I've read so many of these, none of them include the information I need.

If someone wrote a "Hackers guide to Tuning Hyperparameters" or "Hackers guide to building models for production" I would ready/share the shit out of those.

The problem is, this really is different on each task. It's really hard to state any generic rules of thumb. Everyone has their own default parameters and intuitions but I would say most of them are heavily biased to the tasks you have worked with. For example, I work with deep bidirectional LSTMs on acoustic modeling for speech recognition, and I use Adam with a starting learning rate of 0.0005, Newbob learning rate scheduling, pretraining, dropout of 0.1 in addition to L2 regularization, and so on. I tried to collect these results here: https://www-i6.informatik.rwth-aachen.de/publications/downlo...

I know nothing about any of this, but has there been any work into using neural networks to guide and vary the parameter values during training?

There has been some work related to what you are describing:

Learning to learn by gradient descent by gradient descent https://arxiv.org/abs/1606.04474

Related (but less so), there are also some papers about learning neural network architectures:

Designing Neural Network Architectures using Reinforcement Learning https://arxiv.org/abs/1611.02167

Neural Architecture Search with Reinforcement Learning https://arxiv.org/abs/1611.01578

This is great, thank you, added it to tonight's reading list.

Both are tricky subject and lot of cooking-like thinking (there are popular recipes, general rules, but in all practical cases to master it there is a lot of non-transferable experience and knowledge).

Some pointers:

* http://rishy.github.io/ml/2017/01/05/how-to-train-your-dnn/

* http://www.alexirpan.com/2017/06/27/hyperparam-spectral.html

At deepsense.io we are developing Neptune to facilitate that process (compare models, version-control them), here: https://go.neptune.deepsense.io (a public release in less that a month!).
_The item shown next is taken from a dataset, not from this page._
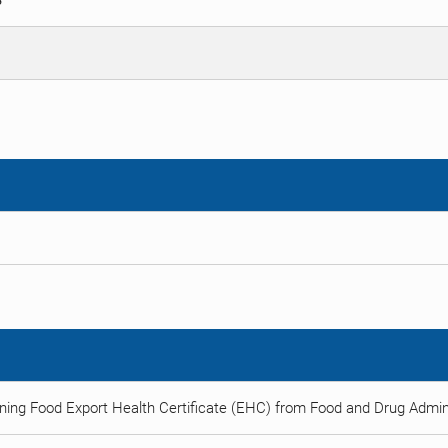
S
ning Food Export Health Certificate (EHC) from Food and Drug Admini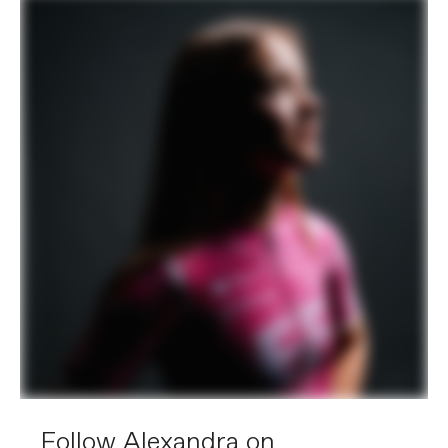
Follow Alexandra on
Another resource - https://sigopt.com/, in the vein of Whetlab.

e.g. For NLP:

* https://aws.amazon.com/blogs/ai/fast-cnn-tuning-with-aws-gpu...

Disclaimer: they did share free trials with some of our students.

It looks interesting, and talk with these guys (including the author) on a conference (GPU Tech Conf in San Jose). However, for other much more transparent systems, I am kind of anxious to add a black box.

Especially as most of neural network tweaking go well beyond hyperparameter tweaking - one need to adjust architecture, make sensible cross-validation, good augmentation, etc.

The problem is that these guides would have to be domain specific. I can imagine such e.g. "Hackers guide to Tuning Hyperparameters for NLP", but it would have different recommendations than a similar guide for image processing or financial dataset analysis.

That makes sense. But what I need to know are the thought processes that go into determining the hyper-parameters. Most of the time my process amounts to slightly-educated-guess and check. Are there smarter ways to go about that? What tools / analysis should I be doing to see the effects of my tweaks.

Thought process #1 is to test, measure and document everything. Change one thing at a time; if you have two modifications that you want to try and have the resources, then it'd be best to run (measure) A, B and A+B instead of both of them at the same time. If early in your experiments adding A was a mildly beneficial thing, it may be the case that after extensive modifications it's not anymore, but you can try and check that. This obviously means that you need a simple, mostly automated way to run repeatable experiments and document their results.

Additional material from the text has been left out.